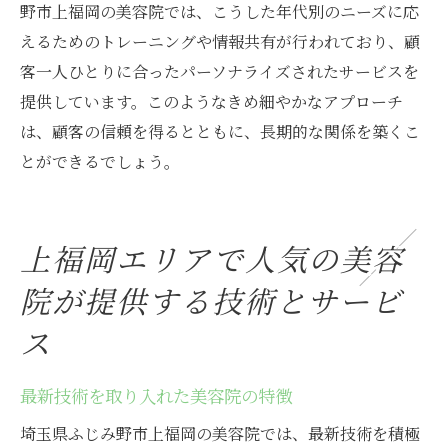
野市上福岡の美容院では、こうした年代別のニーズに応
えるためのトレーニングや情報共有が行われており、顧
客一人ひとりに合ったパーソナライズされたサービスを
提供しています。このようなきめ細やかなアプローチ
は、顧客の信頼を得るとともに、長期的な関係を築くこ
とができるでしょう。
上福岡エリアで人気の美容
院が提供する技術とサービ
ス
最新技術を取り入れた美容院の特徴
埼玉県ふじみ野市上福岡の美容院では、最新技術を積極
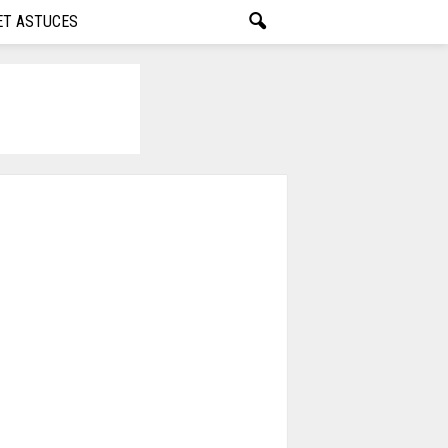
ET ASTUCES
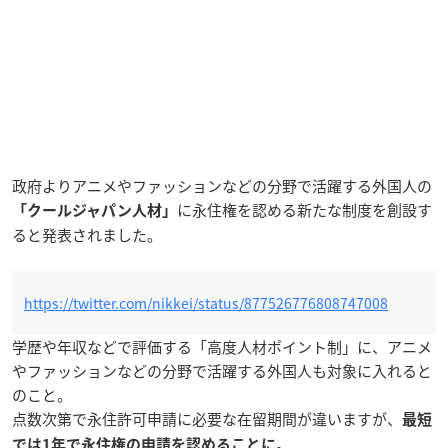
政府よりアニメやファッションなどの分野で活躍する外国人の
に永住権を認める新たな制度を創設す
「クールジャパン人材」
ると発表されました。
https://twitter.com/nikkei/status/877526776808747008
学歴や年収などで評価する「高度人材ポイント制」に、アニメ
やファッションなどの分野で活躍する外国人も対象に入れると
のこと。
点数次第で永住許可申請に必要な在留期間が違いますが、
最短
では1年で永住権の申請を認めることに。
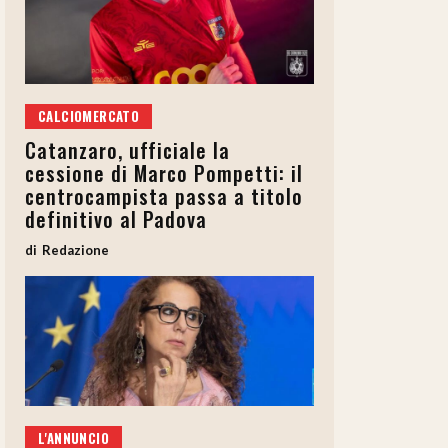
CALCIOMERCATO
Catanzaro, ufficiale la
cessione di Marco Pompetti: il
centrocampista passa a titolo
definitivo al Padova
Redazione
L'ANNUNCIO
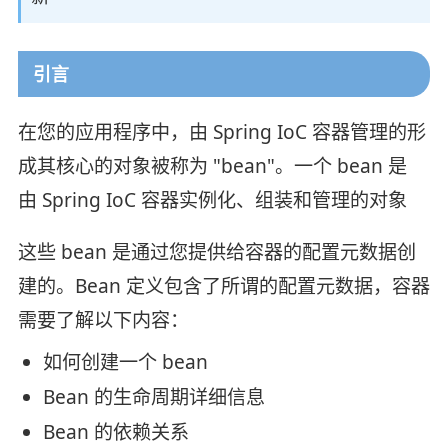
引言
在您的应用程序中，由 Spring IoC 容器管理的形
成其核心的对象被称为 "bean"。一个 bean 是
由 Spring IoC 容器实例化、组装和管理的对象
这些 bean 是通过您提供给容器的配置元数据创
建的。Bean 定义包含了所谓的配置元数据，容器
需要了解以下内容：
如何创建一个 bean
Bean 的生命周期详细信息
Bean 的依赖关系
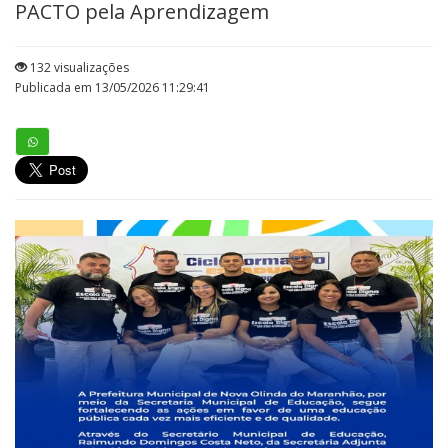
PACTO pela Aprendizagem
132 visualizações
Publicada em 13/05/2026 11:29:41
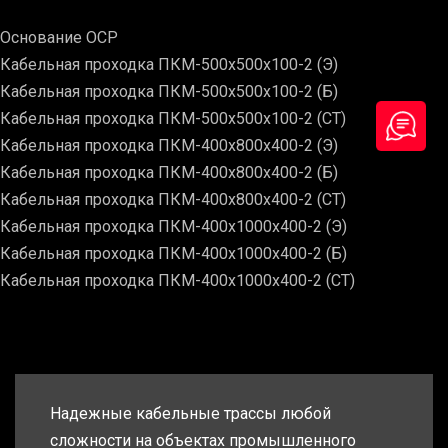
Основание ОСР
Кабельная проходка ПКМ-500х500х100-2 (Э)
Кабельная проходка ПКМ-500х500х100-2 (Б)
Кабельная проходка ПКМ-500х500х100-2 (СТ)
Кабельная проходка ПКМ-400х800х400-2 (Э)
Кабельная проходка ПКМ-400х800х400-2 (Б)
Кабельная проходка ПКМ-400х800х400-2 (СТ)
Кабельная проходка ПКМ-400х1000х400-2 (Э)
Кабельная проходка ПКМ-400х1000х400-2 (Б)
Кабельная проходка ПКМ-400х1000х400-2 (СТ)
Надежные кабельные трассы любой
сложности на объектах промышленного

^^^^^^^^

- Exercise requirements -
Pictures in the records are to be left out; repeat everything else exactly.

- Response area -
野市上福岡の美容院では、こうした年代別のニーズに応
えるためのトレーニングや情報共有が行われており、顧
客一人ひとりに合ったパーソナライズされたサービスを
提供しています。このようなきめ細やかなアプローチ
は、顧客の信頼を得るとともに、長期的な関係を築くこ
とができるでしょう。
上福岡エリアで人気の美容
院が提供する技術とサービ
ス
最新技術を取り入れた美容院の特徴
埼玉県ふじみ野市上福岡の美容院では、最新技術を積極
ET ASTUCES
政府よりアニメやファッションなどの分野で活躍する外国人の
に永住権を認める新たな制度を創設す
「クールジャパン人材」
ると発表されました。
https://twitter.com/nikkei/status/877526776808747008
学歴や年収などで評価する「高度人材ポイント制」に、アニメ
やファッションなどの分野で活躍する外国人も対象に入れると
のこと。
点数次第で永住許可申請に必要な在留期間が違いますが、
最短
では1年で永住権の申請を認めることに。
CALCIOMERCATO
Catanzaro, ufficiale la
cessione di Marco Pompetti: il
centrocampista passa a titolo
definitivo al Padova
Redazione
L'ANNUNCIO
引言
在您的应用程序中，由 Spring IoC 容器管理的形
成其核心的对象被称为 "bean"。一个 bean 是
由 Spring IoC 容器实例化、组装和管理的对象
这些 bean 是通过您提供给容器的配置元数据创
建的。Bean 定义包含了所谓的配置元数据，容器
需要了解以下内容：
如何创建一个 bean
Bean 的生命周期详细信息
Bean 的依赖关系
PACTO pela Aprendizagem
132 visualizações
Publicada em 13/05/2026 11:29:41
Основание ОСР
Кабельная проходка ПКМ-500х500х100-2 (Э)
Кабельная проходка ПКМ-500х500х100-2 (Б)
Кабельная проходка ПКМ-500х500х100-2 (СТ)
Кабельная проходка ПКМ-400х800х400-2 (Э)
Кабельная проходка ПКМ-400х800х400-2 (Б)
Кабельная проходка ПКМ-400х800х400-2 (СТ)
Кабельная проходка ПКМ-400х1000х400-2 (Э)
Кабельная проходка ПКМ-400х1000х400-2 (Б)
Кабельная проходка ПКМ-400х1000х400-2 (СТ)
Надежные кабельные трассы любой
сложности на объектах промышленного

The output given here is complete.